[[ SOURCE DATA open ]]

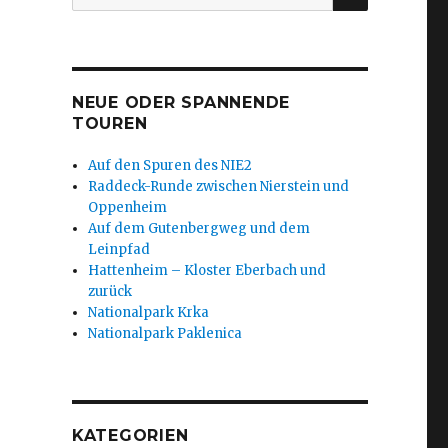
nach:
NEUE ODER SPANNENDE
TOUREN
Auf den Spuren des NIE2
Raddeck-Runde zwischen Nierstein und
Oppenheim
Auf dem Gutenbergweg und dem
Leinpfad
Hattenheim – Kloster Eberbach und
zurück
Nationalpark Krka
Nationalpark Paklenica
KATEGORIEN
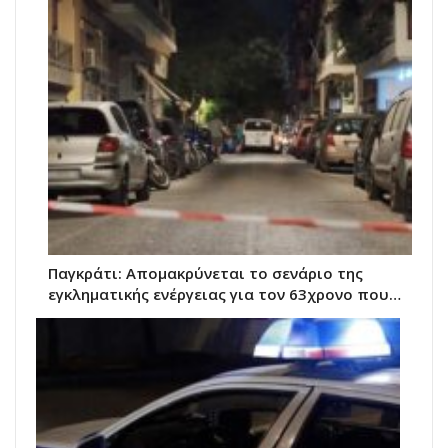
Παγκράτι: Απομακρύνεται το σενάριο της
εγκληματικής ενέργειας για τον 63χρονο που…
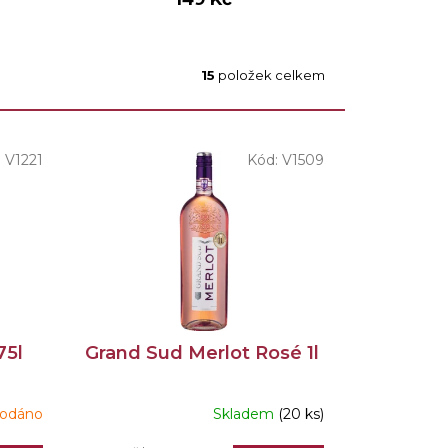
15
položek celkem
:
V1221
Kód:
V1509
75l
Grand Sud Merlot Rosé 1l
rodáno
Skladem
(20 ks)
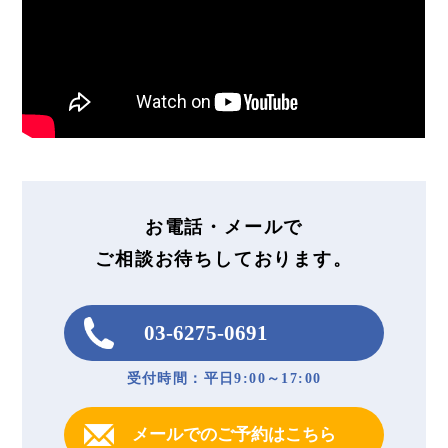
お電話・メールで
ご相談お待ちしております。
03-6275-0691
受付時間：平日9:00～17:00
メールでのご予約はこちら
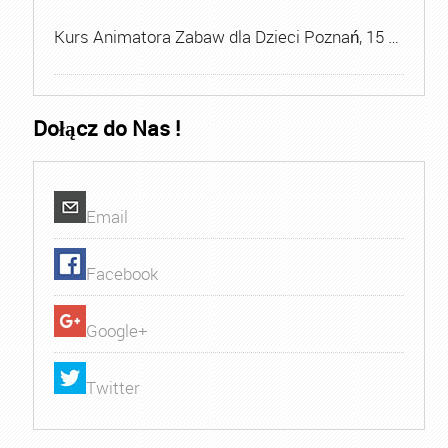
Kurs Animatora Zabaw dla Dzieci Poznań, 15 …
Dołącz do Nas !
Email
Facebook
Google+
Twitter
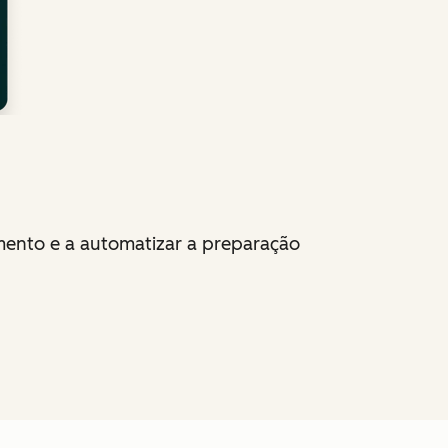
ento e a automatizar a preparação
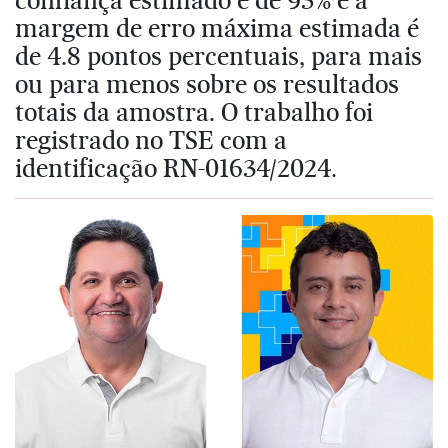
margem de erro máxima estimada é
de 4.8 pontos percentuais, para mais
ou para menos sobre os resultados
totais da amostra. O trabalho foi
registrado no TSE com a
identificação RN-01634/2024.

[[ SOURCE DATA closed ]]

Exactly as they appear, repeat the lines from the one containing "položek celkem" through the last line of the entries, counting both ends. Pictures stay out.

-- EXPECTED ANSWER --
položek celkem
:
V1221
Kód:
V1509
75l
Grand Sud Merlot Rosé 1l
rodáno
Skladem
(20 ks)
お電話・メールで
ご相談お待ちしております。
03-6275-0691
受付時間：平日9:00～17:00
メールでのご予約はこちら
Kurs Animatora Zabaw dla Dzieci Poznań, 15 …
Dołącz do Nas !
Email
Facebook
Google+
Twitter
ento e a automatizar a preparação
margem de erro máxima estimada é
de 4.8 pontos percentuais, para mais
ou para menos sobre os resultados
totais da amostra. O trabalho foi
registrado no TSE com a
identificação RN-01634/2024.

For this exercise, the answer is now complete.